The Dark Road shows that Ma Jian has lost none of his sensory acuity, only now there is something rotten in Guangdong province. One woman, Yuanyuan, reeks of “rotten cabbage” because she is concealing her eight-month pregnancy by hiding in a neighbour’s vegetable hut. Meili, our central female protagonist, fears she is pregnant because “her breasts feel heavy and tender and she can detect a sour taste in her mouth”.
It is not all despair, or not quite. Sailing down the Yangtze, Meili feels “a breeze blowing across the river [which] smells of spring earth and new growth”. But, poignantly, this is a novel where it is the hope that kills you. The Gui River “stinks”, in part because of pollution (near Dixian, acid rain corrodes the metal on boats), but also because of the proliferation of dead bodies floating in it.
Meili and her husband, Kongzi, encounter a “corpse fisher” who offers this odiferous description of his profession: “When they come across a patch that smells particularly bad, or has flies hovering above it, they plunge their hooked poles into it, hoping to pull up a body.” Asked if they ever find dead babies, the corpse fisher snorts: “Huh! More dead babies wash up here than dead fish! But no families ever come looking for them, so the body fishers leave them to rot on the bank.”

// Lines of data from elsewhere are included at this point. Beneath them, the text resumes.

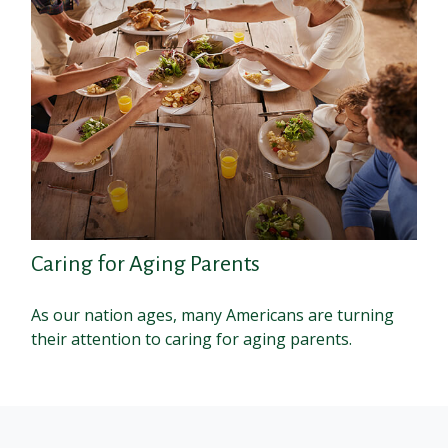
Caring for Aging Parents
As our nation ages, many Americans are turning
their attention to caring for aging parents.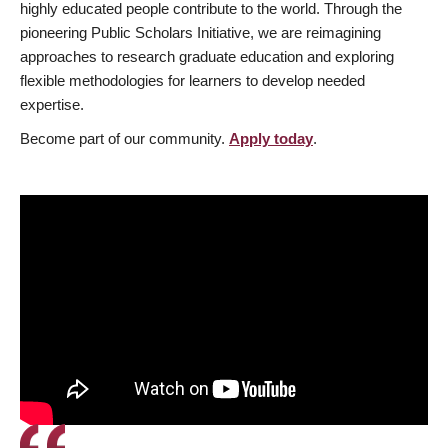
highly educated people contribute to the world. Through the
pioneering Public Scholars Initiative, we are reimagining
approaches to research graduate education and exploring
flexible methodologies for learners to develop needed
expertise.
Become part of our community.
Apply today
.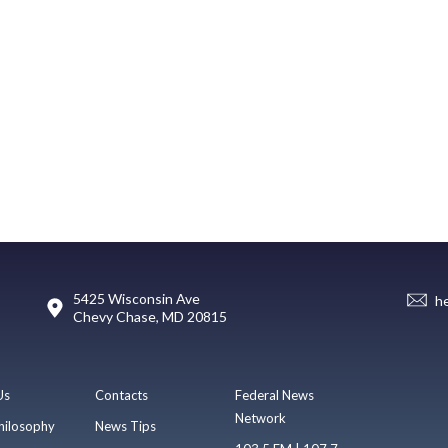
5425 Wisconsin Ave
h
Chevy Chase, MD 20815
Us
Contacts
Federal News
Network
hilosophy
News Tips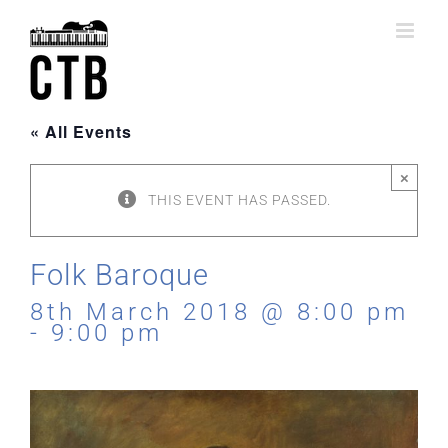
Skip
to
content
« All Events
×
THIS EVENT HAS PASSED.
Folk Baroque
8th March 2018 @ 8:00 pm
-
9:00 pm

The plot of The Dark Road is loose and winding. As the action begins, Meili is pregnant for the second time – illegally, as her daughter, Nannan, is only two years old. She witnesses Fang, her pregnant neighbour in her rural village, being dragged off for enforced sterilisation by family planning officers, which serves as a prelude to a more severe crackdown. Kongzi is viewed as a leader by his fellow villagers: not only is he the local schoolmaster, he is a 76th-generation descendent of Confucius. But after a night spent in a vain protest against the authorities, Kongzi decides to run for his family’s life – first hitting the road, and later the Yangtze in search of a safe harbour.

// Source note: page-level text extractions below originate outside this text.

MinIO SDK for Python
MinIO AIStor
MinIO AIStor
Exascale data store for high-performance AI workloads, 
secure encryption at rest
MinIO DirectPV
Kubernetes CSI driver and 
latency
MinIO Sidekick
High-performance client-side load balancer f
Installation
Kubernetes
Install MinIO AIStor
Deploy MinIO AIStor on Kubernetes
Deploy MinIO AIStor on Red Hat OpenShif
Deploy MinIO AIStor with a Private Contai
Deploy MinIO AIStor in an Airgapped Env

Tension derives from Meili’s various pregnancies. These place her family in danger thanks to the government’s one-child policy
There is something of the fable in the couple’s peripatetic wandering. Brief, hallucinatory encounters with strangers. Visionary sights and regular snatches of Confucian verse. Rumours of a near-mythical village – Heaven Township in Guangdong – where families are left in peace by family planning police. This being Ma Jian, however, we quickly learn the grim reason that women don’t fall pregnant there: “The town’s air contains chemicals which kill men’s sperm.”

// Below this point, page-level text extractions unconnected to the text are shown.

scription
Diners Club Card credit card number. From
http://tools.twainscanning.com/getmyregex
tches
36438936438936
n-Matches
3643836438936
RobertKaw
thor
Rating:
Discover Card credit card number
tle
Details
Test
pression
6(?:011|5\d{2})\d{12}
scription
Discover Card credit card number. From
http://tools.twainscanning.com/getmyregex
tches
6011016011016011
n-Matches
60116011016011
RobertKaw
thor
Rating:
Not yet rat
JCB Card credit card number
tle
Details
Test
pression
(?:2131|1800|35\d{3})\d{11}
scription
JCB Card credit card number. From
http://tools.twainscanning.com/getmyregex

The odd, unsettling atmosphere is enhanced by Ma Jian’s ambitious narrative technique. Each chapter begins with a summary that reduces the main plot points, locations and images to “keywords”. These read like odd, symbolist poems: “bamboo bird cage, the wise in water, housewife, safe refuge, wild duck, floating happiness.” A riskier innovation is to narrate the action from the point of view of Meili and Kongzi’s unborn spirit baby. This lends pathos to many sections: not least when the voice falls silent after Meili loses a baby or has a child removed. But at other times it acts as a somewhat crude narrative device, enabling Ma Jian himself to skip from one scene to another.
Illustration: Brian WangThe central narrative tension derives from Meili’s various pregnancies. These place her family in danger thanks to the government’s one-child policy, which the reader keeps hearing is central to China’s continued economic development. Ma Jian exposes the dark heart of this political imperative in the novel’s most upsetting and disturbing scene (which is saying something). Having been caught at last by the family planning police, Meili is restrained and has her eight-month-old baby dragged from her womb. She then watches the doctor strangle it. If this is not tragically ironic enough, we then learn Meili has borne Kongzi the son he so desperately wanted.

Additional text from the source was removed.